Depending on what level you are playing at. The safe strategy is to mention specific people only if the story reflects unilaterally positively on them.

Because even if you think the story reflects on average positively for them, you are at risk that they will calculate the averages differently than you (e.g. the embarassing part may be their very sensitive spot), or more likely, that the story may reach them in a modified form, where the embarassing parts are remembered and exaggerated, while the positive parts are left out. But still the person will say that 'this is the story you told them', and upon confrontation it will be awkward to explain that "yeah, I kinda said that, but not exactly like this, and also I said this and that" when the target person is already angry at you.

Generally, you should assume that 'the world is smaller than you expect', that is, once in a while you will learn afterwards that two random people actually know each other. Most of the time this is not the case, but when it is, it could come costly.

comment by username2 · 2016-04-05T10:30:53.768Z · score: 0 (0 votes) · LW · GW

Ask yourself why you are telling a story. If what you want is to share a good story, don't tell their names. If you want to inform a listener about specific actions of a person, say, to warn them, then you have to tell their names

comment by ChristianKl · 2016-04-04T23:54:21.163Z · score: 0 (0 votes) · LW · GW

In telling stories about acquaintances, should I be explicit with names? It helps follow the story, makes it more personal, and follow up stories paint a better overall picture.

It depends on the context. Do you think the person would want their name associated with the story? Have you heard the context in a confidential setting?

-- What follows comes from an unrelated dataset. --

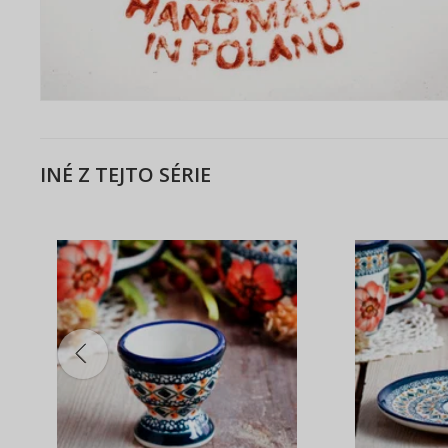
INÉ Z TEJTO SÉRIE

How confidential is the setting in which you are speaking? If I'm talking to my girlfriend I try to use names for most stories that aren't confidential. If I'm talking to strangers I will less likely use names for sensitive stories. If I'm talking on the LW I don't use any names for stories I tell unless the person in question signaled they are okay with the story being public. I don't use the name of my girlfriend in this paragraph.

comment by Elo · 2016-04-04T08:29:28.911Z · score: 0 (0 votes) · LW · GW

I have tried with or without names; for me it would depend how close I am to the person I am telling the story to.

And depend if the 3rd party is known in positive/negative light. i.e. story that involves an ex to a current partner.

I think you might be over thinking this because for the most part it doesn't matter, however if you are developing a rule of thumb; if a story gives positive credit - name the person, if not positive, skip the name.